Johnson lived up to his billing in that season opener against
Wyoming, rushing for 174 yards in the Tigers' 35-21 victory. He
didn't stop there either. Against Ole Miss the following week, he
broke loose for 165 yards and a pair of touchdowns in a 35-27
win. Last Saturday he ran for 139 yards as Auburn, which was 5-6
a year ago, improved to 3-0 with a 34-17 victory over LSU and
moved into the Top 25, at No. 20.
Johnson is the nation's sixth-leading rusher (159.3 yards per
game), and his three-game total of 478 yards already far exceeds
the largest output by a Tigers back all last season--330 yards by
fullback Heath Evans. The expectations of run-hungry Auburn fans,
who had not seen one of their tailbacks amass three straight
100-yard games since the Davis era, have yet to faze Johnson.
"Luckily, I already learned how to win and the rest has come
pretty easy," he says.
Johnson did a lot of winning at Butler (Kans.) County Community
College, where he rushed for 3,647 yards over two seasons and led
the Grizzlies to national juco titles in 1998 and '99. Auburn
assistant Noel Mazzone went to Butler to scout quarterback Daniel
Cobb but came away raving about Johnson. Johnson's prolific
running--not to mention calves and biceps worthy of his nickname,
Popeye--sold Tigers coach Tommy Tuberville. "Rudi really comes
alive in the fourth quarter," says Tuberville of Johnson's
combined 187 rushing yards in the fourth quarters of Auburn's
first three games. "He's what you might call a punisher."
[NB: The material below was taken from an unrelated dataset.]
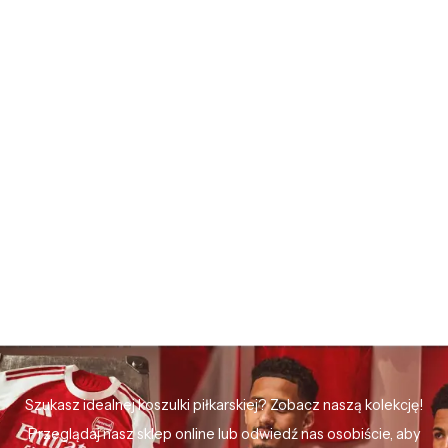
Szukasz idealnej koszulki piłkarskiej? Zobacz naszą kolekcję!
Przeglądaj nasz sklep online lub odwiedź nas osobiście, aby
Johnson's first victims came on the fields of Ettrick, Va. As a
youngster he earned free haircuts from a barber for every
touchdown he scored in the peewee league. "I didn't have to pay
for a trim from age eight to 13," he says. Johnson went on to set
a single-season rushing record of 1,800 yards as a senior at
Thomas Dale High in nearby Chester, but poor grades forced him to
detour through Butler. "That place made me grow up real fast,"
says Johnson.
So did fatherhood. His four-year-old daughter, Jasmine, lives
with her mother, Johnson's high school girlfriend, Kiana Braxton,
in Petersburg, Va. "I don't get to see my little girl as much as
I'd like," says the 21-year-old Johnson. "But I'm working hard so
that I'll be able to provide for my family real soon."
Despite his lofty credentials, the soft-spoken Johnson wasn't
excused from the humiliating rite of passage that many first-year
Tigers undergo. "Each of us had to do a skit during preseason,"
says Johnson. "The goal was to not get booed off the stage. I did
not get booed."
Nor is he ever likely to be while he's playing at Auburn.